AWS EC2 openSWAN

Given that you would want a cluster of sipXecs servers on Amazon's AWS EC2 that are in different Regions, you may to connect them using a VPN. Following are instructions to configure openSWAN for this purpose. I did this with CentOS 6.3 provided by CentOS from the AWS Marketplace. I'm not a Linux expert, I didn't figure this out – I liberally copied from others. If you figure a better way, please amend!

sipXecs 4.6 "update 4 modified' maintains its MongoDB succesfully between a Primary and a Secondary server in a cluster over this link.

Assumptions

The instructions assume an East and a West machine with the following IP addresses that you need to substitute with your own:

10.150.6.135

50.111.154.248

10.150.4.134

107.22.235.173

You must ensure that the AWS EC2 or VPC Security Groups you are using for these instances allow incoming traffic from their counterpart's IP addresses: both the EIP and the private IP. If you feel you want to allow only necessary ports & protocols, I would suggest you do that after succesfully establishing a connection.

This configuration is suitable to connect machine A to machine B, or in other words to connect two /32 subnets. It's possible to use this for larger subnets, but then you do need to do more things both in the openSWAN settings, and on the AWS EC2 settings. These 'more things' are not documented in this article.

If you have problems establishing a connection, I'd suggest first that, for testing only, you allow all traffic in from anywhere on both the East and the West machine. Once the VPN works, then figure out what you're doing with your Security Groups.

My last hint if things are not working is to super-double-check every setting in your files... it's easy to get confused with the internal and external IP addresses used by East and West and the IPSec Left and Right terminology.

ipsec.conf

On both the east and the west machine:

yum install openswan lsof -y

vi /etc/ipsec.conf

remove the # from the last line:

include /etc/ipsec.d/*.conf

add the virtual_private setting for reference; you really ought to not leave it blank, but things probably will work fine in this limited situation:

virtual_private=

and save.

eastwest.secrets

On both the east and the west machine:

vi /etc/ipsec.d/eastwest.secrets

Copy the following lines, replace the secrets (keep the quotes) with something long (>14 characters) and totally random:

107.22.132.99 50.111.163.10 : "VERYLONGANDSECRET1"

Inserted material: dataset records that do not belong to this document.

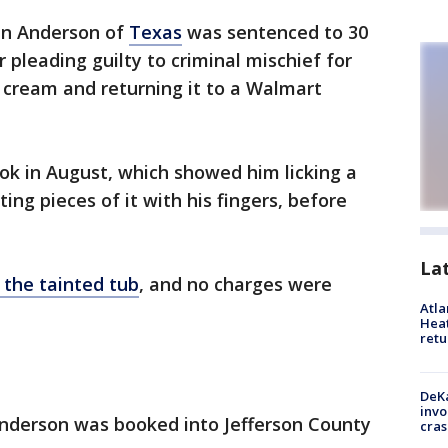
en Anderson of
Texas
was sentenced to 30
 pleading guilty to criminal mischief for
ce cream and returning it to a Walmart
ok in August, which showed him licking a
ing pieces of it with his fingers, before
La
 the tainted tub
, and no charges were
Atl
Heat
retu
DeKa
invo
Anderson was booked into Jefferson County
cras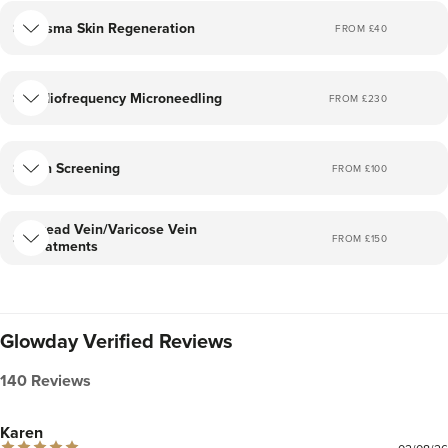
Plasma Skin Regeneration
FROM £
40
Radiofrequency Microneedling
FROM £
230
Skin Screening
FROM £
100
Thread Vein/Varicose Vein
FROM £
150
Treatments
Glowday Verified Reviews
140 Reviews
Karen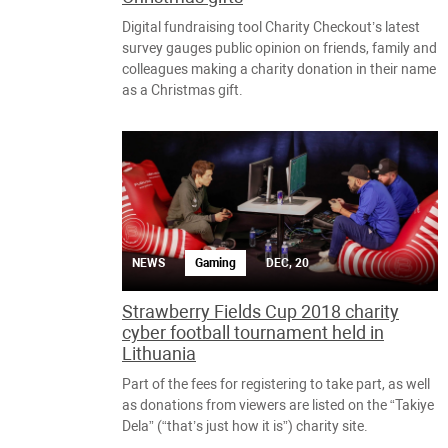
Digital fundraising tool Charity Checkout’s latest
survey gauges public opinion on friends, family and
colleagues making a charity donation in their name
as a Christmas gift.
NEWS
Gaming
DEC, 20
Strawberry Fields Cup 2018 charity
cyber football tournament held in
Lithuania
Part of the fees for registering to take part, as well
as donations from viewers are listed on the “Takiye
Dela” (“that’s just how it is”) charity site.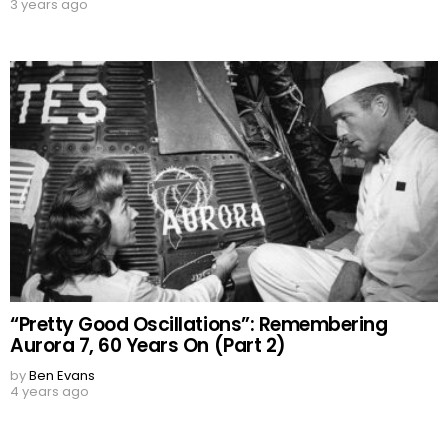
3 years ago
“Pretty Good Oscillations”: Remembering
Aurora 7, 60 Years On (Part 2)
by
Ben Evans
4 years ago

50.111.163.10 107.22.132.99 : "VERYLONGANDSECRET2"

west2east.conf

On the west machine only:

vi /etc/ipsec.d/west2east.conf

Copy the following lines and adjust the IP addresses:

conn west2east

  authby=secret

  auto=start

  type=tunnel

  #Left is "this" side

  left=10.150.6.135

  leftid=50.111.154.248

  leftsubnet=10.150.006.128/32

  #Right is the other side i.e. us-east so right and rightsubnet become

  # Elastic IP of us-east NAT instance and the VPC CIDR for the us-east VPC

  right=107.22.235.173

  rightsubnet=10.150.004.128/32

  ike=aes256-sha1;modp2048

  phase2=esp

  phase2alg=aes256-sha1;modp2048

  forceencaps=yes

east2west.conf

On the east machine only:

vi /etc/ipsec.d/east2west.conf

Copy the following lines and adjust the IP addresses:

conn west2east

  authby=secret

  auto=start

  type=tunnel

  #Left is "this" side i.e. us-east

  left=10.150.4.134

  leftid=107.22.235.173

  leftsubnet=10.150.4.134/32

  #Right is the other side i.e. us-west so right becomes the Elastic IP of us-west, and

  #rightsubnet becomes the us-west instance's private IP

  right=50.111.154.248

  rightsubnet=10.150.6.135/32

  ike=aes256-sha1;modp2048

  phase2=esp

  phase2alg=aes256-sha1;modp2048

  forceencaps=yes

Initiate the tunnel

Type in the command to start the tunnel, and to make sure it starts on reboot:

service ipsec start

chkconfig ipsec on

Verify that the tunnel is up with

service ipsec status

For whatever reason, it’ll possibly give you more than 1 tunnel up.

Also now test by doing a ping from one site to the other using theother's private IP address.